I’ll be using the Runner’s World training plan I used last time, but I’ll be making some minor tweaks to accommodate longer runs and my schedule. I’m hoping with more mileage, I’ll be more prepared and I won’t panic about the distance mid race like at Wineglass.
Cross Training:
This is something I severely lack. I was good about it during Wineglass, but I need to step it up again. Unfortunately, my commute gets in the way of being able to join classes after work. Considering I don’t get home until 6:30, and even later during the winter, making it to class on time is almost out of the question. So, it looks like I’ll be doing much of this on my own. I’ve decided to try the following
-Monday: Yoga (at least 30 minutes)
-Tuesday/Thursday: Lift
-After every run: Abs
Hopefully I can stick to this plan and see some improvements. We’ll see how it goes.
Diet and Hydration:
The biggest thing that can turn my run from a great one to a horrible one, is my stomach. I’ve found a few things that work for me pre run and during, but there is always room for improvement. The biggest improvement I want to make is no longer eating dinner at 9:00pm or later. Again, thanks to our long commutes, we eat much later than normal people.

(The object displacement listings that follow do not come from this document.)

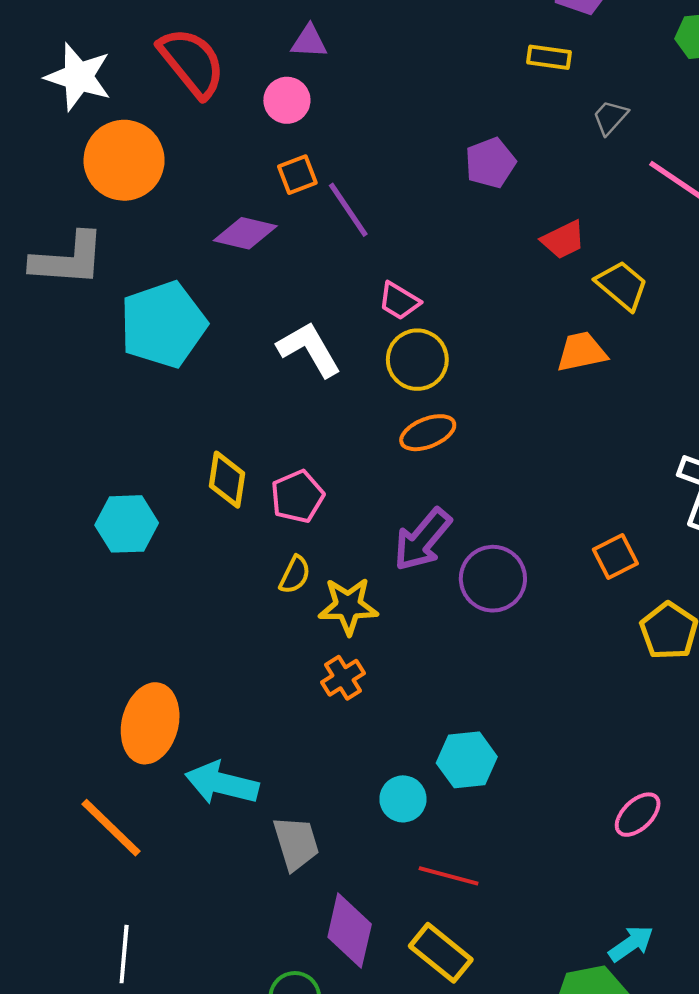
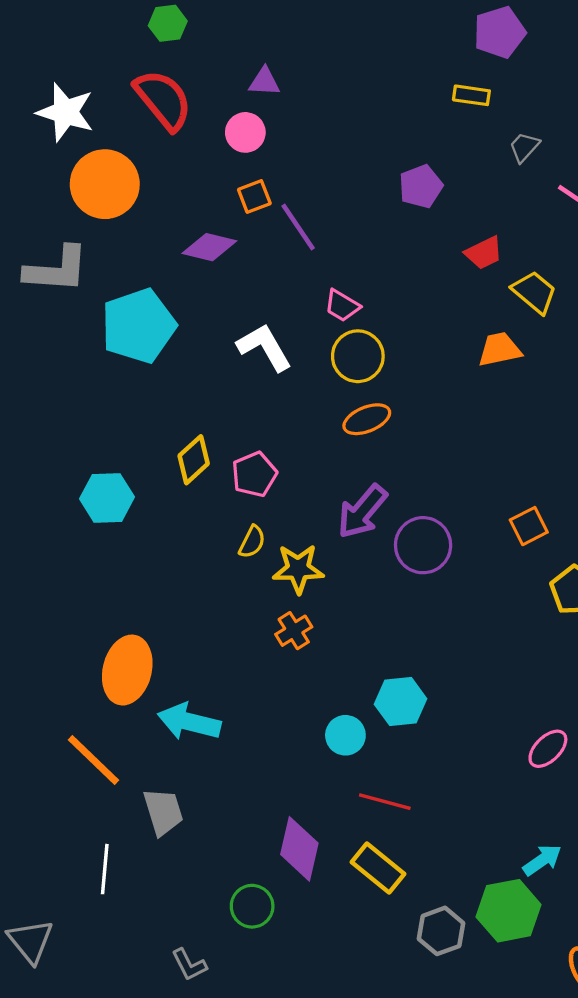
yellow diamond: (227, 480) -> (194, 460), turned 39
gray trapezoid: (296, 843) -> (163, 812), moved

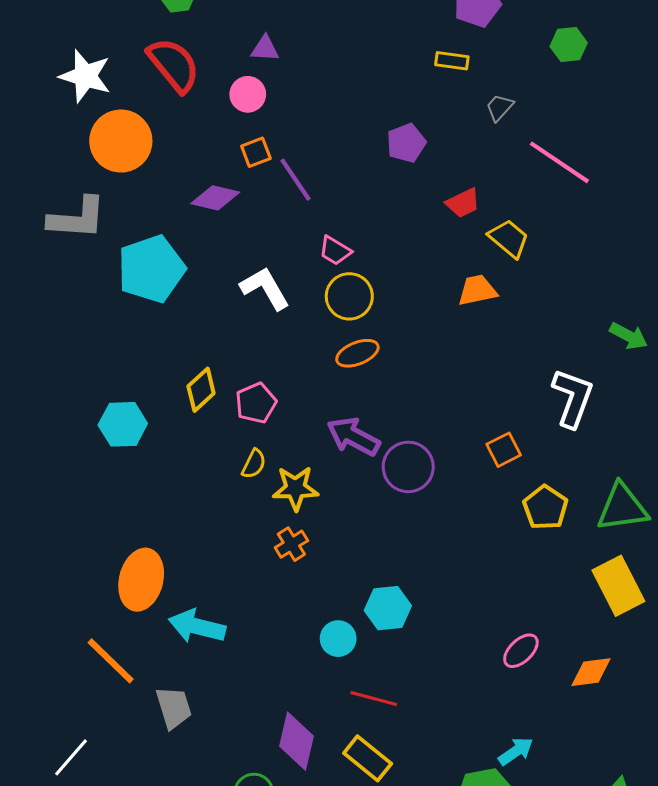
purple arrow: (362, 511) -> (353, 436), turned 78
white line: (105, 869) -> (71, 757), moved, turned 36

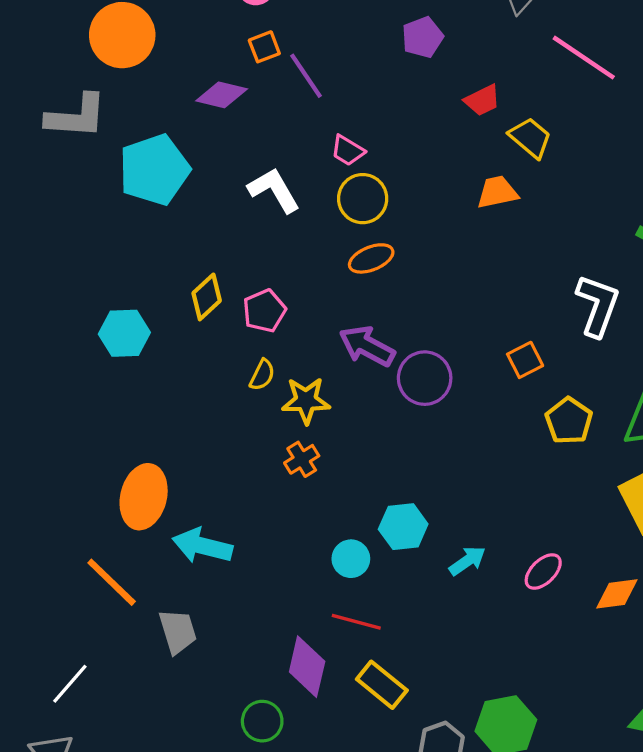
red line: (374, 698) -> (356, 622), moved
cyan arrow: (516, 751) -> (467, 561), moved

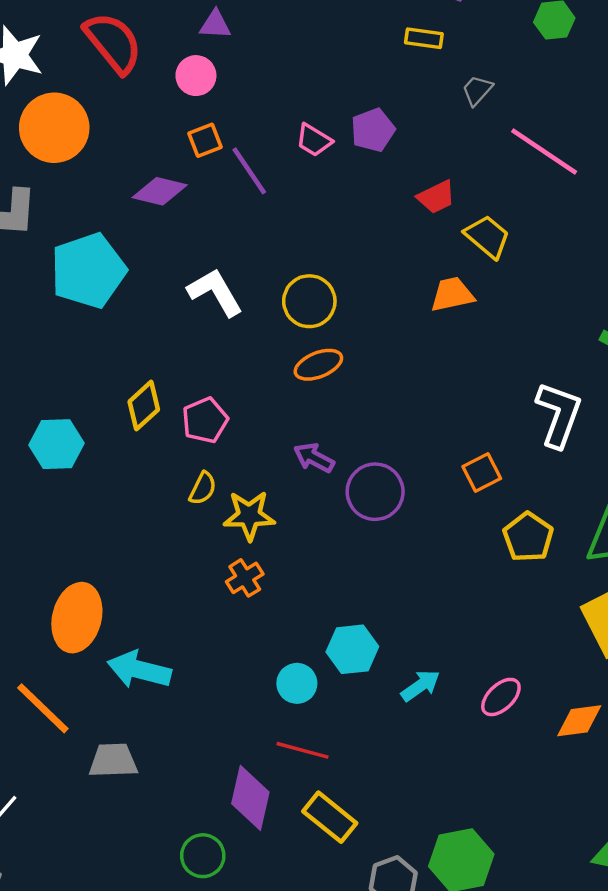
pink trapezoid: (348, 151) -> (314, 140), moved
purple arrow: (367, 346) -> (314, 458), size x0.7
gray trapezoid: (178, 631) -> (113, 760), turned -75

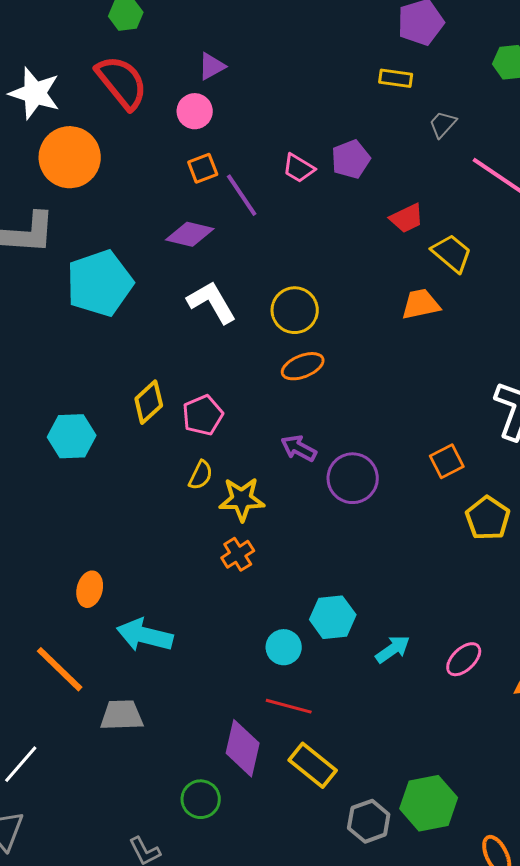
purple triangle: (215, 25) -> (212, 66), turned -32
purple diamond: (160, 191) -> (190, 234), moved
orange ellipse: (77, 618) -> (90, 589), size x0.6

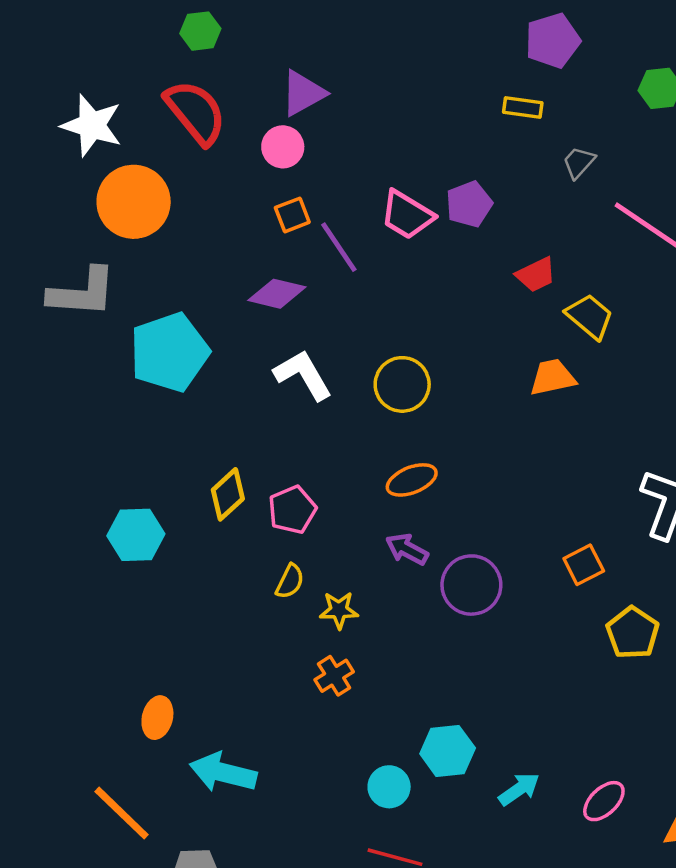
purple triangle: (212, 66) -> (303, 93), size x1.4
pink trapezoid: (299, 168) -> (407, 215), size x1.4
orange ellipse: (303, 366) -> (412, 480), moved
yellow star: (242, 499) -> (339, 610), size x0.7

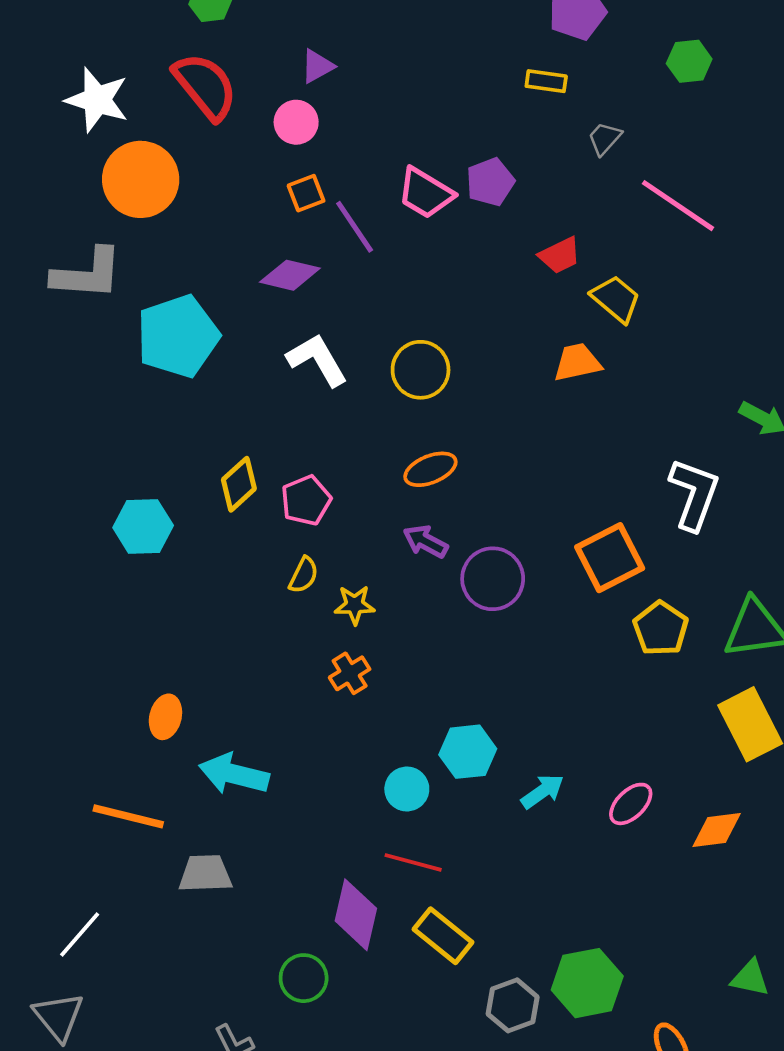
purple triangle: (303, 93) -> (317, 66), size x0.7
orange square: (584, 565) -> (610, 558), size x1.6
orange line: (122, 813) -> (128, 816), turned -30

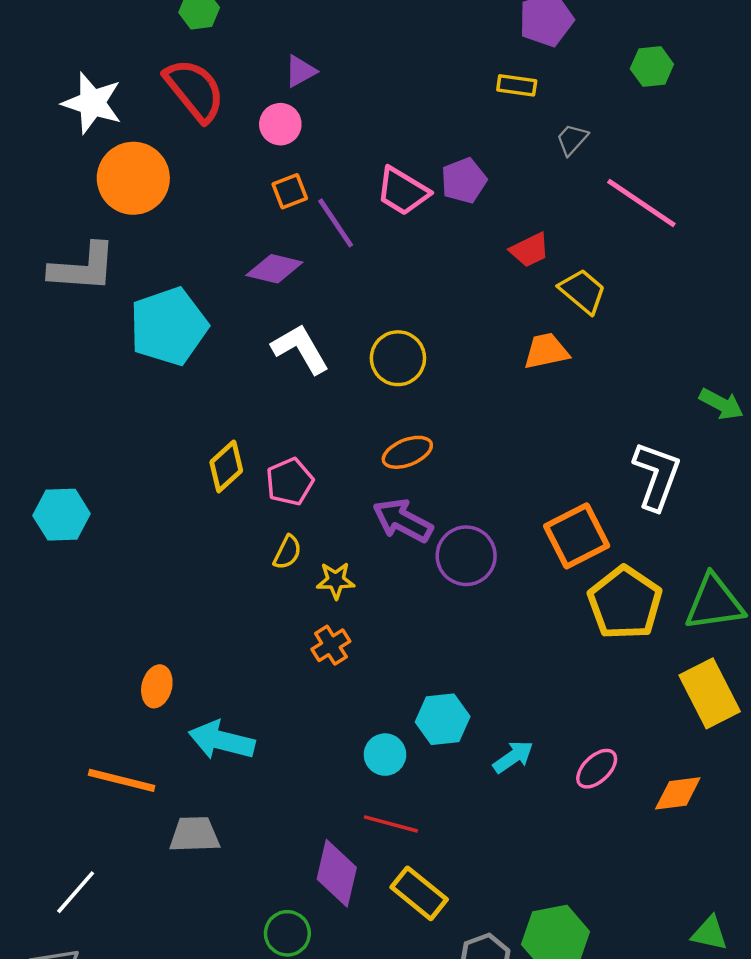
cyan hexagon: (143, 527) -> (62, 515), moved
purple arrow: (425, 541) -> (403, 520), size x1.4
yellow pentagon: (661, 629) -> (625, 603), size x1.4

But when you get home at 6:30, workout until 7:30 or 8, it’s rare to eat at a decent time. Regardless of what time I eat, I still should be eating healthier.
I also need to stay hydrated. I’m aiming to drink at least 50 oz of water a day, hopefully more. It shouldn’t be too hard during the week, but weekends could be a bit challenging.
Sleep:
It’s no secret that I struggle with sleep. On average, I get about 4.5 hours of solid sleep a night. Some days I’m not even sure how I function. The more sleep I get, the better I can recovery and the more motivation I’ll have.
And of course, here’s a look at the training planned for the next 18 weeks. I hope to stick to it as close as I can, but I also need to prepared for life to get in the way at times.
So here we go. 18 weeks, lots of miles, and fingers crossed for a mild winter. It’s time to start marathon training!